ADHD-related emotion dysregulation
A growing number of studies examine DBT skills for adolescents whose ADHD includes significant emotion dysregulation, the 30% to 40% of ADHD youth who experience intense frustration, rage, and mood lability beyond what stimulant medication addresses. Early results suggest that DBT skills training improves emotional functioning in this population, though the evidence is preliminary.
How DBT Compares to Other Treatments
DBT vs. Treatment as Usual
Across conditions, DBT consistently outperforms treatment as usual (TAU) with adolescents. This is expected because TAU is often poorly defined and variable. What is notable is the size of the advantage: the effect sizes are not marginal. They represent clinically meaningful differences in self-harm frequency, emotional functioning, and crisis utilization.
DBT vs. CBT
Head-to-head comparisons with CBT are fewer than clinicians would like.
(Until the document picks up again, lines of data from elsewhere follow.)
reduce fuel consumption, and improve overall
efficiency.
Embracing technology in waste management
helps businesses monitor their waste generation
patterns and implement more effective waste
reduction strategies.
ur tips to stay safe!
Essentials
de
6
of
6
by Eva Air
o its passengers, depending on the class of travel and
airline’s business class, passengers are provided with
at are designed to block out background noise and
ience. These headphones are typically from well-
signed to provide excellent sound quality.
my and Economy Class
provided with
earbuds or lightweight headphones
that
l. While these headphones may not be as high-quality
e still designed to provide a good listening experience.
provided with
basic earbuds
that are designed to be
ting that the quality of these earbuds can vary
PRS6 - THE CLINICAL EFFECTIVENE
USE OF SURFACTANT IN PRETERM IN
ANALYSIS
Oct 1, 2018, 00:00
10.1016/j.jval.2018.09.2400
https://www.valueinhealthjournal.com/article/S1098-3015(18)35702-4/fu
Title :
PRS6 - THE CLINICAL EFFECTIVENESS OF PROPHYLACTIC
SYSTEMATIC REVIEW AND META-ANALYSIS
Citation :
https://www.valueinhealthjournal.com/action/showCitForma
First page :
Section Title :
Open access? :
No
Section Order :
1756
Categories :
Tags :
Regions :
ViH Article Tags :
The available data suggests that for anxiety disorders and uncomplicated depression, CBT and DBT perform similarly. For self-harm, suicidality, and borderline features, DBT shows an advantage. This likely reflects the treatments’ different targets: CBT restructures cognition, while DBT builds behavioral skills for emotion regulation. When the problem is distorted thinking, CBT excels. When the problem is emotional intensity that overwhelms cognitive capacity, DBT has the edge.
DBT vs. Other Active Treatments
McCauley et al. (2018) compared DBT-A to individual and group supportive therapy (IGST), an active comparison that controlled for therapeutic contact. DBT outperformed IGST on self-harm, suicide attempts, and suicidal ideation. This finding is important because it suggests that DBT’s advantages are not simply the result of more therapy contact.
Gaps in the Literature
Honest evaluation of any evidence base requires identifying what we do not yet know.
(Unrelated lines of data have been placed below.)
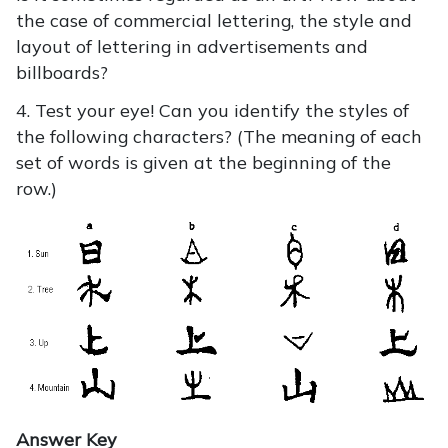
the case of commercial lettering, the style and
layout of lettering in advertisements and
billboards?
4. Test your eye! Can you identify the styles of
the following characters? (The meaning of each
set of words is given at the beginning of the
row.)
Answer Key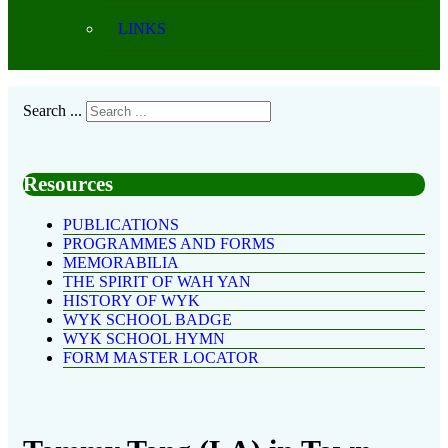
LINKS
Search ...
Resources
PUBLICATIONS
PROGRAMMES AND FORMS
MEMORABILIA
THE SPIRIT OF WAH YAN
HISTORY OF WYK
WYK SCHOOL BADGE
WYK SCHOOL HYMN
FORM MASTER LOCATOR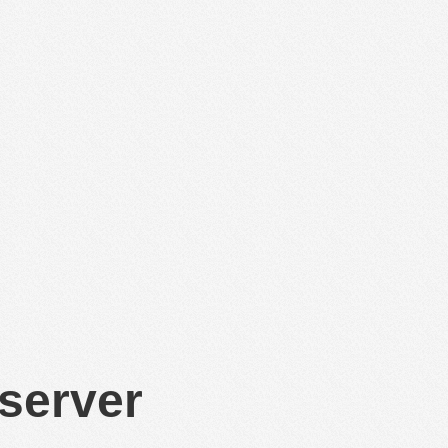
 server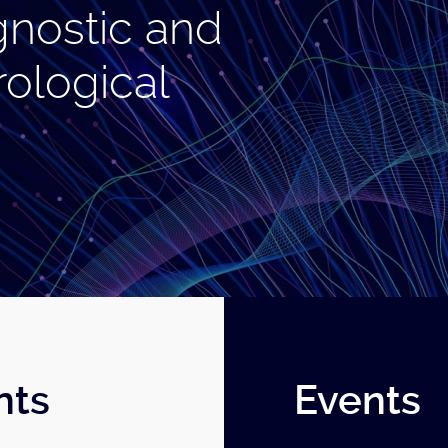
gnostic and
rological
nts
Events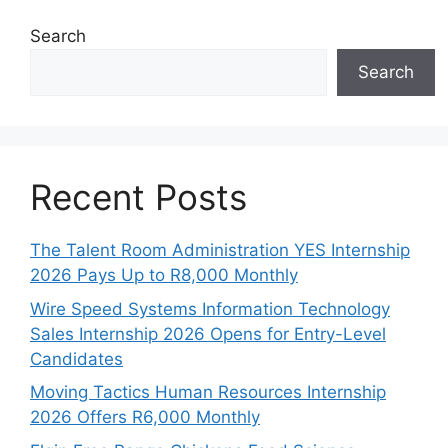
Search
Search
Recent Posts
The Talent Room Administration YES Internship
2026 Pays Up to R8,000 Monthly
Wire Speed Systems Information Technology
Sales Internship 2026 Opens for Entry-Level
Candidates
Moving Tactics Human Resources Internship
2026 Offers R6,000 Monthly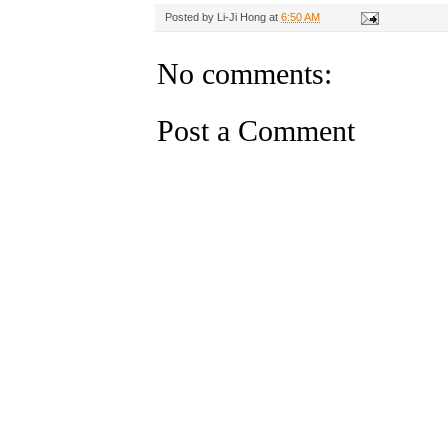
Posted by
Li-Ji Hong
at
6:50 AM
No comments:
Post a Comment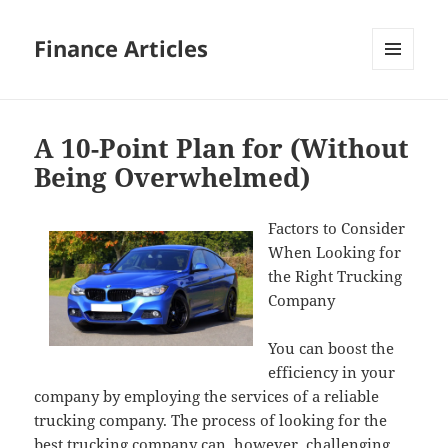
Finance Articles
MENU
AND
WIDGETS
A 10-Point Plan for (Without
Being Overwhelmed)
Factors to Consider
When Looking for
the Right Trucking
Company
You can boost the
efficiency in your
company by employing the services of a reliable
trucking company. The process of looking for the
best trucking company can, however, challenging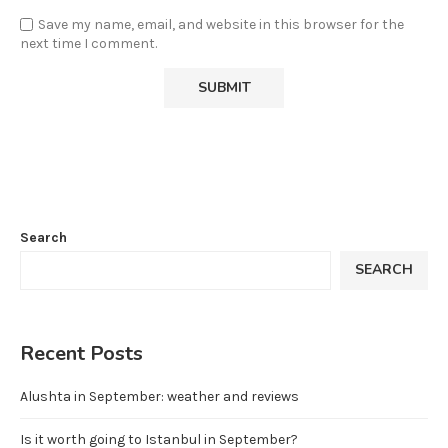
Save my name, email, and website in this browser for the
next time I comment.
Search
SEARCH
Recent Posts
Alushta in September: weather and reviews
Is it worth going to Istanbul in September?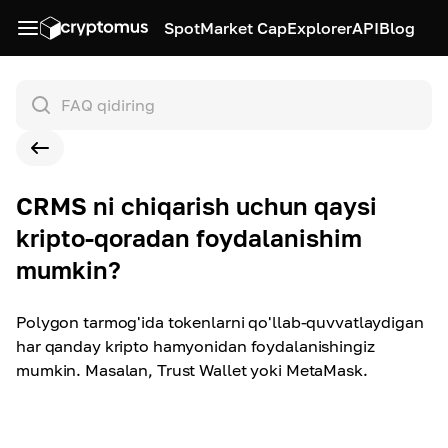
Spot
Market Cap
Explorer
API
Blog
CRMS ni chiqarish uchun qaysi
kripto-qoradan foydalanishim
mumkin?
Polygon tarmog'ida tokenlarni qo'llab-quvvatlaydigan
har qanday kripto hamyonidan foydalanishingiz
mumkin. Masalan, Trust Wallet yoki MetaMask.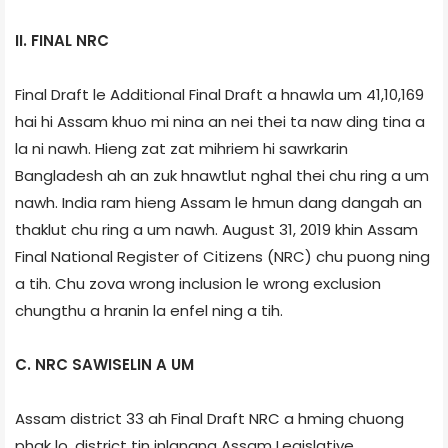
II. FINAL NRC
Final Draft le Additional Final Draft a hnawla um 41,10,169
hai hi Assam khuo mi nina an nei thei ta naw ding tina a
la ni nawh. Hieng zat zat mihriem hi sawrkarin
Bangladesh ah an zuk hnawtlut nghal thei chu ring a um
nawh. India ram hieng Assam le hmun dang dangah an
thaklut chu ring a um nawh. August 31, 2019 khin Assam
Final National Register of Citizens (NRC) chu puong ning
a tih. Chu zova wrong inclusion le wrong exclusion
chungthu a hranin la enfel ning a tih.
C. NRC SAWISELIN A UM
Assam district 33 ah Final Draft NRC a hming chuong
phak lo, district tin inlangna Assam Legislative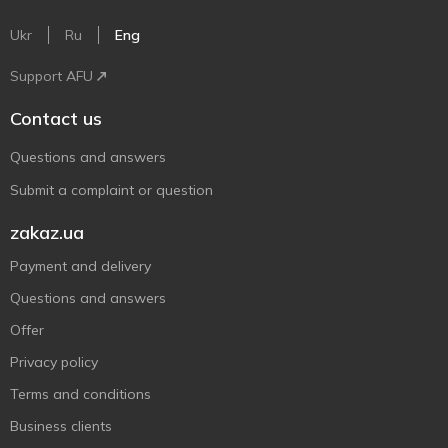
Ukr
Ru
Eng
Support AFU
Contact us
Questions and answers
Submit a complaint or question
zakaz.ua
Payment and delivery
Questions and answers
Offer
Privacy policy
Terms and conditions
Business clients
Sample diversity. Most DBT adolescent RCTs were conducted with predominantly white, female participants in Western countries. The generalizability to adolescents of color, male adolescents, non-Western cultural contexts, and gender-diverse youth remains undertested.
Long-term follow-up. Most trials follow adolescents for 6 to 12 months post-treatment. Whether DBT’s gains persist into adulthood is a critical unanswered question.
Dismantling studies. Which components of DBT are necessary? Is skills group sufficient without individual therapy? Can phone coaching be replaced with app-based support? These questions have practical implications for scalability, and the evidence to answer them is sparse.
Younger children. DBT-A was designed for adolescents ages 12 to 18. Applications for younger children exist but lack the RCT support that adolescent applications have accumulated.
Telehealth delivery. Post-pandemic, many adolescents receive DBT via telehealth. The evidence for telehealth delivery is emerging and generally positive, but definitive trials are still in progress.
Implications for Practice
The evidence supports several clinical conclusions. DBT should be a first-line consideration for adolescents presenting with self-harm, suicidality, or severe emotion dysregulation. For these presentations, the effect sizes are large and consistent across multiple independent trials. When an adolescent’s primary problem is anxiety or uncomplicated depression, CBT remains the stronger starting point. When comorbidity is high, particularly when self-harm and emotion dysregulation complicate other conditions, DBT’s transdiagnostic framework offers practical advantages. Clinicians should consider both standard DBT-A and RO-DBT, matching the treatment to the teen’s temperamental profile: undercontrolled presentations get standard DBT, overcontrolled presentations get RO-DBT.
The evidence base for DBT with adolescents is no longer emerging. It has arrived.